Feed : Akimbo exhibitions feed
Published on : 2012-04-09 21:22:15

Blackwood Gallery
the fourth edition


April 23 to April 29, 2012

Curated by Christof Migone

With Gina Badger and Tazeen Qayyum

Door to Door is an exhibition home delivery service. A cumulation of instant sites. An exhibition of moments. We are dislocating the gallery through a spatial and temporal splintering process. It is here and there, and there, and there, ... The starting premise for this itinerant series is to present work that delivers itself to you. In other words, if you cannot come to the gallery, the gallery will come to you.

For more information on the project, please click here.

About the projects

Gina Badger - Temagami Crescent (2012)

Where are we? Centered on one residential suburban street in Mississauga, Ontario, this postcard series presents five possible answers to this question. Temagami Crescent's name, like that of so many other streets around it, maps one Indigenous reality—in this case, Temagami First Nation on Bear Island, Ontario—onto another—Mississauga First Nation—managing to obscure the Indigenous character of both in the process. Working against this naturalizing tendency, this project maps a series of five overlapping regions, defined by characteristics such as present-day First Nations communities, watersheds, treaties, correctional facilities, plant species and etymology.

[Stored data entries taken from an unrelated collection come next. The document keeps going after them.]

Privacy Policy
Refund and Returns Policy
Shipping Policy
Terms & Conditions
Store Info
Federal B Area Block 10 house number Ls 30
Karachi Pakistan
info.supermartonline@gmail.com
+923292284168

The maps are delivered as postcards, one a day for a week, to each household on Temagami Crescent, and are posted simultaneously on the artist's website, An illustrated practice of learning the land, this project has been developed for a largely non-Indigenous audience by an artist who is the descendent of settlers in Treaty 6 territory, in present-day Alberta.

Tazeen Qayyum – Threading Encounters (2012)
An interactive performance project that delves into the significance of a simple act of shaping eyebrows, and the impact it has on the daily routine of Mississauga households. The women who participate in the project will take some time out from their regular chores, and I will observe how they experience the meaningful and productive results of such an encounter.

In Threading Encounters I offer randomly selected women to invite me to their house for the purpose of getting their eyebrows shaped and threaded by me. Upon meeting a complete stranger in the privacy of their home, I intend to examine the dynamics of 'engagement' and the quality of a spontaneous conversation between unknown individuals during an intimate and intrusive act.

Mihaly Csikszentmihalyi (1990), the founding co-director of Quality of Life Research Institute, called the concept of engagement 'Flow: The Psychology of Optimal Experience', which he defined as a state in which a subject becomes totally absorbed in an activity; a state of focused attention characterized by decreased self-consciousness and time awareness.

The Threading Encounter begins at the very moment when a willing participant receives my project flyer and makes a call to set an appointment, inviting me to their home. Once there, together we establish a suitable space, select a chair, improvise available lighting, and get to know each other. During the threading activity, which has its own set of distinct gestural and physical dynamics, I initiate a conversation that evokes curiosity, stimulates memory, and provides opportunities to hear personal stories and make friends, all the while both of us are completely engaged in the activity.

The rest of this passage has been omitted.